The pictures are to be dropped, and the records below are to be restated word for word.

» **DATA TO EXAMINE**
== == ==

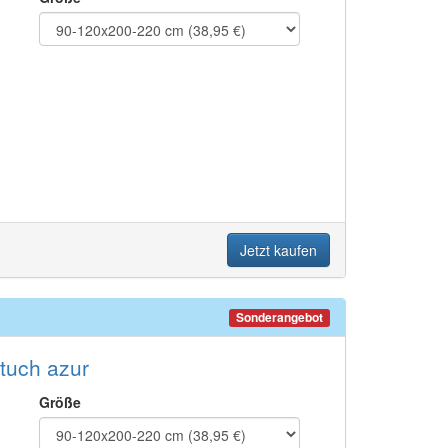
Jetzt kaufen
Sonderangebot
tuch azur
Größe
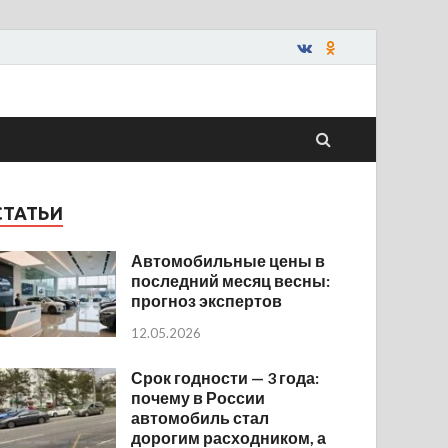
СТАТЬИ
Автомобильные цены в
последний месяц весны:
прогноз экспертов
12.05.2026
Срок годности — 3 года:
почему в России
автомобиль стал
дорогим расходником, а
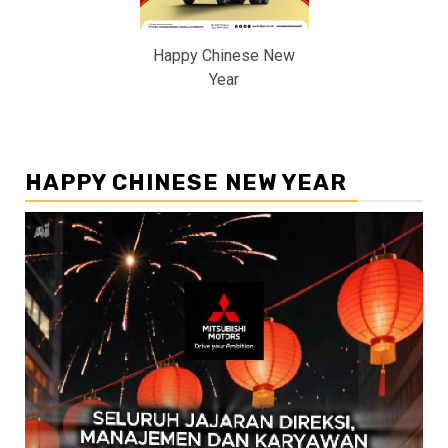
Happy Chinese New
Year
HAPPY CHINESE NEW YEAR
Pemutar
Video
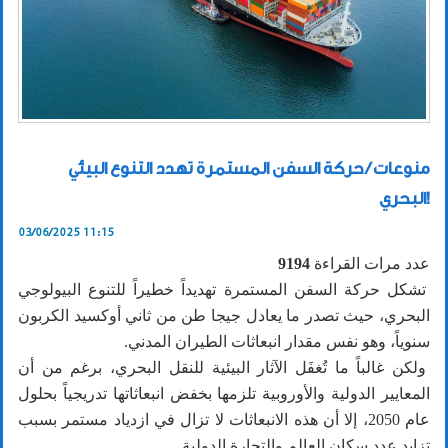
منوعات / حركة السفن المستمرة تهدد التنوع البيئي
البحري!
03/06/2025 11:15
عدد مرات القراءة
9194
تشكل حركة السفن المستمرة تهديداً خطيراً للتنوع البيولوجي
البحري، حيث تصدر ما يعادل جيجا طن من ثاني أوكسيد الكربون
سنوياً، وهو نفس مقدار انبعاثات الطيران المدني.
ولكن غالباً ما تُغفَل الآثار البيئية للنقل البحري، برغم من أن
المعايير الدولية والأوروبية تلزمها بخفض انبعاثاتها تدريجياً بحلول
عام 2050، إلا أن هذه الانبعاثات لا تزال في ازدياد مستمر بسبب
تزايد عدد سكان العالم والتجارة الدولية.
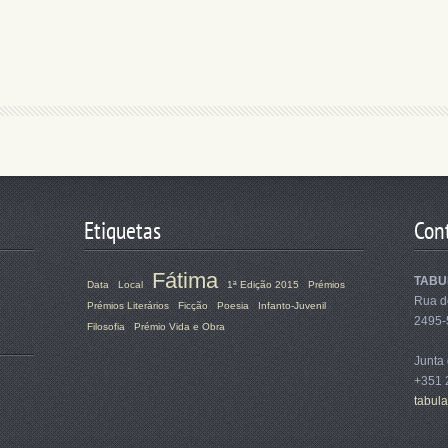
Etiquetas
Con
Fátima
TABUL
Data
Local
1ª Edição 2015
Prémios
Rua d
Prémios Literários
Ficção
Poesia
Infanto-Juvenil
2495-
Filosofia
Prémio Vida e Obra
Junta
+351 
tabula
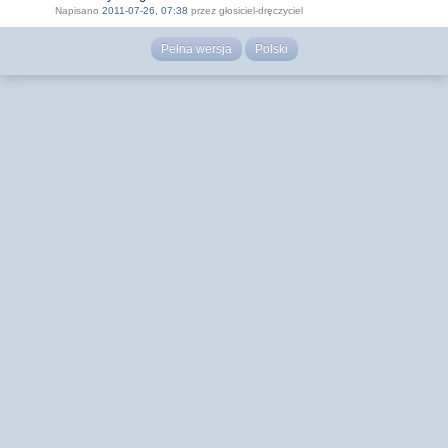
Napisano
2011-07-26, 07:38
przez głosiciel-dręczyciel
Pełna wersja
Polski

== == ==

» **TASK OUTPUT**
Jetzt kaufen
Sonderangebot
tuch azur
Größe
СТАТЬИ
Автомобильные цены в
последний месяц весны:
прогноз экспертов
12.05.2026
Срок годности — 3 года:
почему в России
автомобиль стал
дорогим расходником, а
Happy Chinese New
Year
HAPPY CHINESE NEW YEAR
Pemutar
Video
منوعات / حركة السفن المستمرة تهدد التنوع البيئي
البحري!
03/06/2025 11:15
عدد مرات القراءة
9194
تشكل حركة السفن المستمرة تهديداً خطيراً للتنوع البيولوجي
البحري، حيث تصدر ما يعادل جيجا طن من ثاني أوكسيد الكربون
سنوياً، وهو نفس مقدار انبعاثات الطيران المدني.
ولكن غالباً ما تُغفَل الآثار البيئية للنقل البحري، برغم من أن
المعايير الدولية والأوروبية تلزمها بخفض انبعاثاتها تدريجياً بحلول
عام 2050، إلا أن هذه الانبعاثات لا تزال في ازدياد مستمر بسبب
تزايد عدد سكان العالم والتجارة الدولية.
Etiquetas
Con
Fátima
TABUL
Data
Local
1ª Edição 2015
Prémios
Rua d
Prémios Literários
Ficção
Poesia
Infanto-Juvenil
2495-
Filosofia
Prémio Vida e Obra
Junta
+351 
tabula
Napisano
2011-07-26, 07:38
przez głosiciel-dręczyciel
Pełna wersja
Polski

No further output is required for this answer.